Bill Cosby: Icon and Sexual Predator
Hannibal Burress reignited the flames. Watch below.
It’s easy for me to separate the artist from the art as people mainly reveal the best representation of themselves and not who they are. Only do loved ones (friends and family) really see whom we all are deep down, which is why judgment for me is reserved for actions whether alleged or not.
With that being said, the Washington Post pretty much summed up what I thought originally about Bill Cosby when I heard these allegations many years ago. I suggest all, but particularly his defenders, read the specific allegations of all of these women.
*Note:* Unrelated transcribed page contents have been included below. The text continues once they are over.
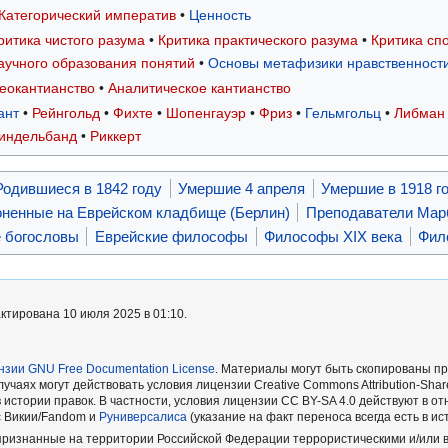
Категорический императив
•
Ценность
ритика чистого разума
•
Критика практического разума
•
Критика сп
аучного образования понятий
•
Основы метафизики нравственност
еокантианство
•
Аналитическое кантианство
ант
•
Рейнгольд
•
Фихте
•
Шопенгауэр
•
Фриз
•
Гельмгольц
•
Либман
индельбанд
•
Риккерт
Родившиеся в 1842 году
Умершие 4 апреля
Умершие в 1918 г
ненные на Еврейском кладбище (Берлин)
Преподаватели Марб
 богословы
Еврейские философы
Философы XIX века
Фил
ктирована 10 июля 2025 в 01:10.
нзии GNU Free Documentation License
. Материалы могут быть скопированы пр
лучаях могут действовать условия лицензии Creative Commons Attribution-Share
 истории правок. В частности, условия лицензии CC BY-SA 4.0 действуют в 
 с Викии/Fandom и
Руниверсалиса
(указание на факт переноса всегда есть в ис
, признанные на территории Российской Федерации террористическими и/или 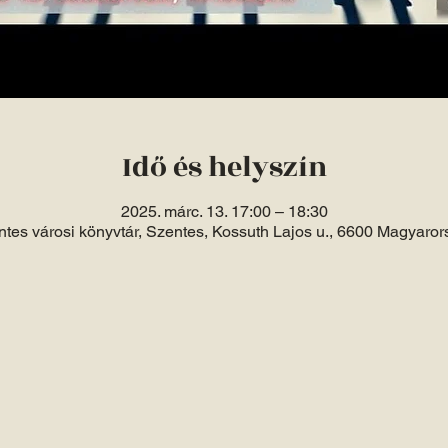
Idő és helyszín
2025. márc. 13. 17:00 – 18:30
tes városi könyvtár, Szentes, Kossuth Lajos u., 6600 Magyaro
Bill Cosby, like Roman Polanski and Woody Allen, is a sexual predator. A sexual predator is a person seen as obtaining or trying to obtain sexual contact with another person in a metaphorically “predatory” or abusive manner. Analogous to how a predator hunts down its prey, so the sexual predator is thought to “hunt” for his or her sex partners. One does not have to commit sex crimes to be a sexual predator although most often do as I believe Cosby did.
Where and When?
The incidents were alleged to have taken place in a Hollywood-studio bungalow, a chauffeured limousine, luxury hotels, a New York City brownstone. But it also stretches into unexpected places, such as an obscure Denver talent agency that referred two of Cosby’s future accusers to the star for mentoring.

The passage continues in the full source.